= Giovanni Battista Troiani =

Italian sculptor

Giovanni Battista Troiani (Villafranca di Verona, February 12, 1844 – Villafranca di Verona, 1927) was an Italian sculptor

He studied first in Verona at the Accademia Cignaroli, then at Venice at the Academy of Fine Arts, and finally in Florence under Giovanni Duprè. For many years, he lived in Cagliari, but also traveled to America and England.

Among his works are : I frati suonatori; Gaius Marius trapped in the swamps of Minturno; Prometeo; Uno scompiglio; I moschettieri; Un colpo di vento; Un Bersagliere; Un Artigliere; Un Portabandiera; the Monument to the architect Michele Sammicheli in Verona. This latter monument, his best known work, stands in the city center of Verona. At the base of the monument, is a relief depicting Sammicheli refusing honors and commissions from Emperor Charles V, and staying instead to work in his native Veneto.
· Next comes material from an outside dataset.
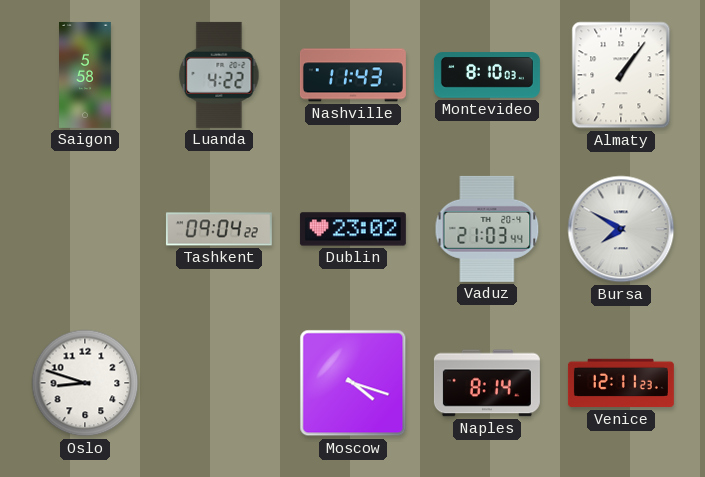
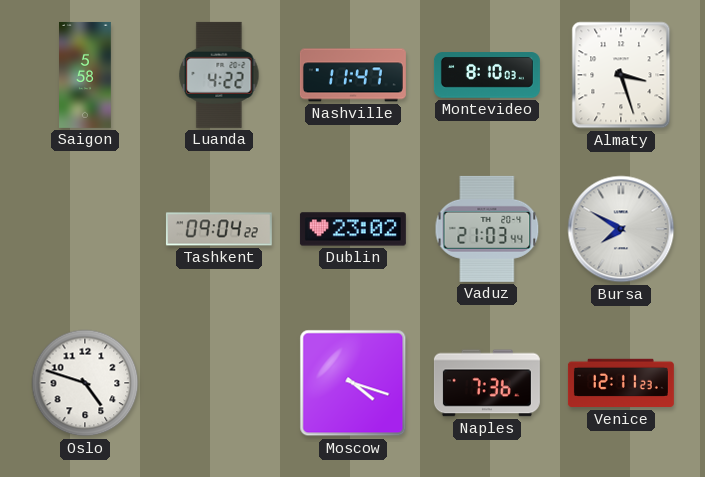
Nashville: 11:43 -> 11:47
Almaty: 1:06 -> 3:27
Oslo: 8:48 -> 4:48
Naples: 8:14 -> 7:36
Other works include: Un alpigianello; Un pescatore; Una fioraina; Ecco la mamma!; and Un duetto (boy playing a mandolin with his dog). Among his reliefs are Vittorio Emanuele a Palestro; and Musica sacra. Troiani won five prizes at the Academy of Venice, a silver medal of honor at the Exposition pure of Venice; a bronze medal at the 1887 Exposition regionale of Tuscany, and an honorable silver medal of honor at the 1886 Exhibition at Liverpool. The marble altar of the church of San Antonio Abate in Cagliari was completed by Troiani. He also completed a number of funereal monuments in the local cemetery.